EsperanzaCuartero commented 4 years ago

Challenge #24 - A Simple Global Air Quality Data Classification

Stream 2 - Machine-Learning and Artificial Intelligence

Goal

Simple clustering and quality control algorithm to scrutinize air quality observations from different networks worldwide.

Mentors and skills

Mentors: @miha-at-ecmwf @JohannesFlemming
Skills required
- Clustering techniques
- Data quality control knowledge
- Statistical analysis skills

Challenge description

Data

PM2.5, NO2 and ozone observations from the openAQ network (or similar).
CAMS operational forecast data for the same species and station locations

What is the current problem/limitation?*

CAMS lacks credible surface air quality observations in many parts of the world, often in the most polluted area such as in India or Africa. Some observations are available for these areas from data harvesting efforts such as openAQ but there is no quality control applied to the data, and it is often not well known if the observations are made in a rural, urban or heavily polluted local environment.
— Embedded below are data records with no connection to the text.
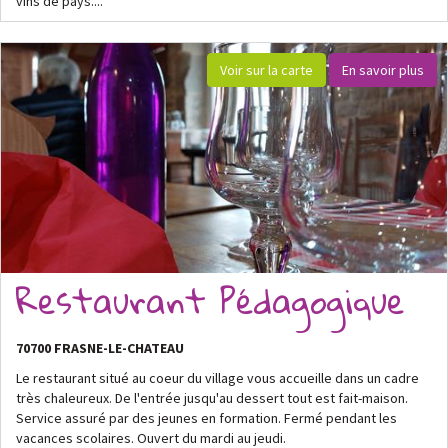
vins de pays....
Voir sur la carte
En savoir plus
Restaurant Pédagogique
70700 FRASNE-LE-CHATEAU
Le restaurant situé au coeur du village vous accueille dans un cadre
très chaleureux. De l'entrée jusqu'au dessert tout est fait-maison.
Service assuré par des jeunes en formation. Fermé pendant les
vacances scolaires. Ouvert du mardi au jeudi.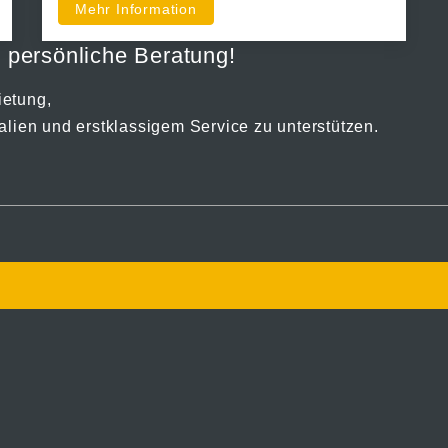
Mehr Information
e persönliche Beratung!
ietung,
alien und erstklassigem Service zu unterstützen.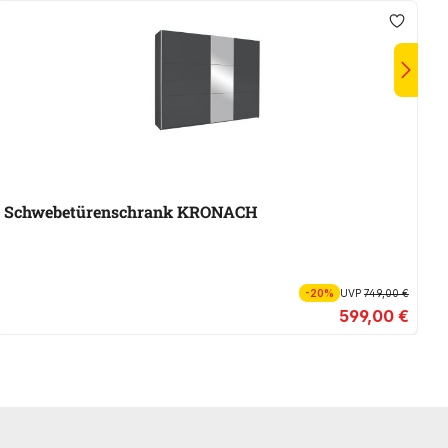
Schwebetürenschrank KRONACH
S
-20%
UVP
749,00 €
599,00 €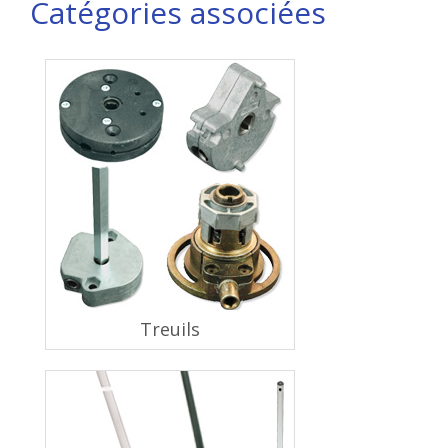
Catégories associées
Treuils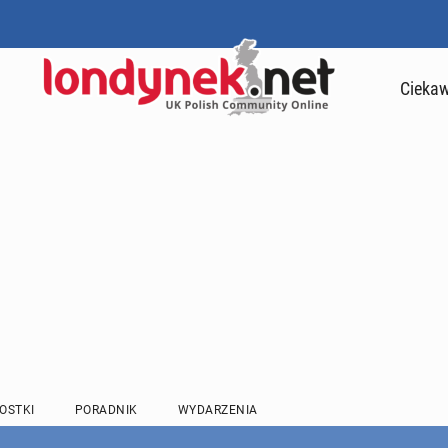
Ciekaw
OSTKI
PORADNIK
WYDARZENIA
This information on the environment is important because the very locally influenced measurements are mostly not representative for the horizontal scale (40 km) of the CAMS forecasts and should therefore not be used for the evaluation of the CAMS model.
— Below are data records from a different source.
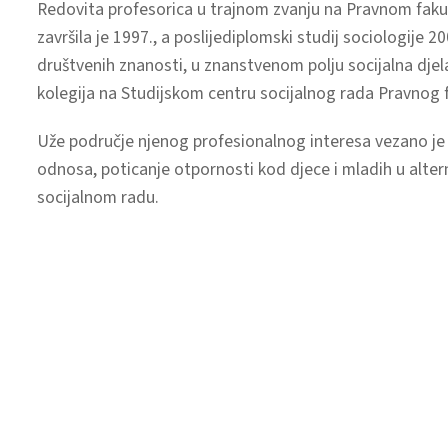
Redovita profesorica u trajnom zvanju na Pravnom fakul
završila je 1997., a poslijediplomski studij sociologije 
društvenih znanosti, u znanstvenom polju socijalna djelat
kolegija na Studijskom centru socijalnog rada Pravnog 
Uže područje njenog profesionalnog interesa vezano je uz
odnosa, poticanje otpornosti kod djece i mladih u alte
socijalnom radu.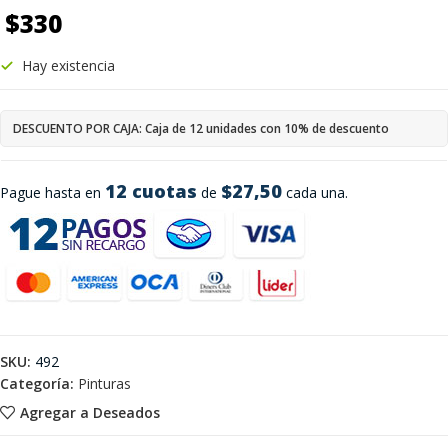
$
330
Hay existencia
DESCUENTO POR CAJA: Caja de 12 unidades con 10% de descuento
12 cuotas
$27,50
Pague hasta en
de
cada una.
SKU:
492
Categoría:
Pinturas
Agregar a Deseados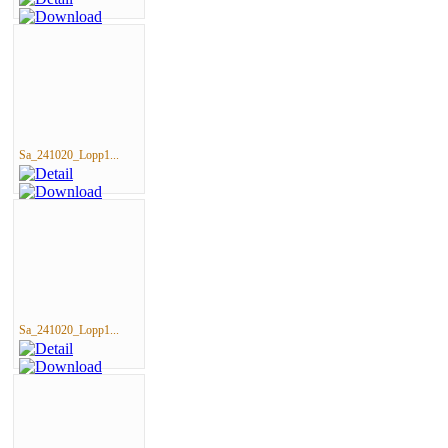
Sa_241020_Lopp1...
Sa_241020_Lopp1...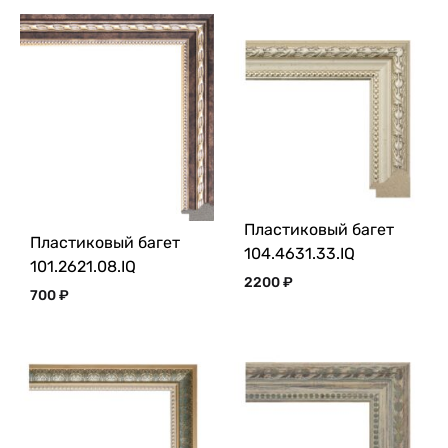
Пластиковый багет
Пластиковый багет
104.4631.33.IQ
101.2621.08.IQ
2200
₽
700
₽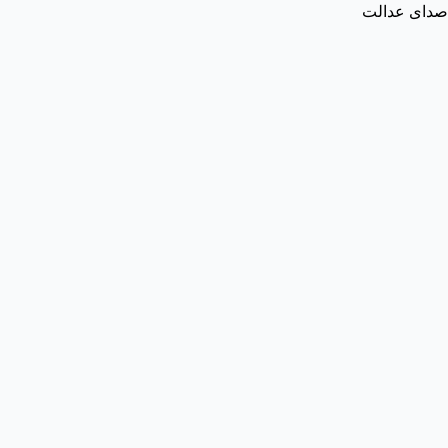
صدای عدالت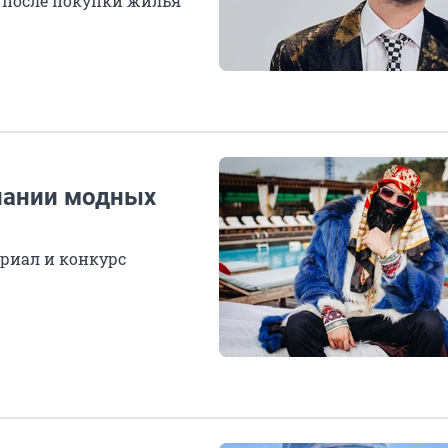
 после покупки жилья
пании модных
риал и конкурс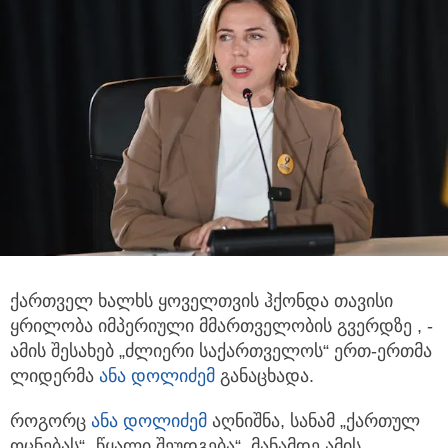
ქართველ ხალხს ყოველთვის ჰქონდა თავისი
ყრილობა იმპერიული მმართველობის გვერდზე , -
ამის შესახებ „ძლიერი
საქართველოს“ ერთ-ერთმა
ლიდერმა
ანა დოლიძემ
განაცხადა.
როგორც
ანა დოლიძემ
აღნიშნა, სანამ „ქართულ
ოცნებას“ „წყალი შეუდგება“, მანამდე ამის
What could be the solution?*

Use AI clustering techniques to identify classes in the observed AQ data.
Identify outliers in the data set and consult with CAMS experts if they are erroneous data.
Check classification with meta data such as population statistics.
Derive similar cluster from the modelled data and compare against classification derived from the observed data

Further directions

Investigate the potential to improve CAMS forecast for major cities worldwide using the information from those observations

ayushprd commented 4 years ago

Hi, I am Ayush, a Computer Science undergrad from India. This project seems very fascinating to me, and I wish to work on it. Just to confirm, we need to classify and find outliers in the AQ data available from third-party sources like OpenAQ not the CAMS data itself right?
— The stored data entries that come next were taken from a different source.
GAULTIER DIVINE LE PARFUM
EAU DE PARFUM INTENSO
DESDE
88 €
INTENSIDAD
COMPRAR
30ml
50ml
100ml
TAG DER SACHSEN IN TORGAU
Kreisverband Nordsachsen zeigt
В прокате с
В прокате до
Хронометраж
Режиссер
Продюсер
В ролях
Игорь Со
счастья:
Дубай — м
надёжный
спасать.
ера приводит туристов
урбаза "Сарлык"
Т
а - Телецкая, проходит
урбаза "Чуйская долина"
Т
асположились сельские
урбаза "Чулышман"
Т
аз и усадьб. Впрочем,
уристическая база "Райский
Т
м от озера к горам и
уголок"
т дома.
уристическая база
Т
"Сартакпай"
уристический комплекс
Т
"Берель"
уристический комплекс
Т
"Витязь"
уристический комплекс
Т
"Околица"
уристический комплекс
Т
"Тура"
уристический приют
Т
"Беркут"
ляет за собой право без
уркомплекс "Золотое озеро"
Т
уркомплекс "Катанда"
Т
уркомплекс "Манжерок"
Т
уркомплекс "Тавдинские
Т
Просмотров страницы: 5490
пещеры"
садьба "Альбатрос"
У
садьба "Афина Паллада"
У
JohannesFlemming commented 4 years ago

Hi Ayush, Thank you for you interest in esowc 2020. yes that is the right. The classification is for the observations available from openAQ. (The classification will be a necessary step to utilise those data in CAMS.) It would be a further idea to consider if the gridded CAMS data can help in the classification of the openAQ data but this is not required as part of the challenge.

Please do not hesitate to ask if you have any further questions.

regards, Johannes

Johannes Flemming

Principal Scientist

Copernicus Department

European Centre for Medium-Range Weather Forecasts

Reading, UK | Bologna, Italy

e: johannes.flemming@ecmwf.int | t: +44 118 949 9837

w: ecmwf.inthttps://www.ecmwf.int/ | atmosphere.copernicus.euhttps://atmosphere.copernicus.eu/ | climate.copernicus.euhttps://climate.copernicus.eu/

[ECMWF-logo]

Any email message from ECMWF is sent in good faith, but shall neither have binding effect nor be construed as constituting a commitment by ECMWF, except where provided for in a written agreement or if explicitly stated otherwise in the content of such an email. Please note that any views or opinions presented in this email are solely those of the sender and do not necessarily represent those of ECMWF or its Member States. This message and any attachments are intended for the sole use of the addressee(s) and may contain confidential and privileged information. Any unauthorised use, disclosure, dissemination or distribution (in whole or in part) of its contents is not permitted. If you received this message in error, please notify the sender and delete it from your system.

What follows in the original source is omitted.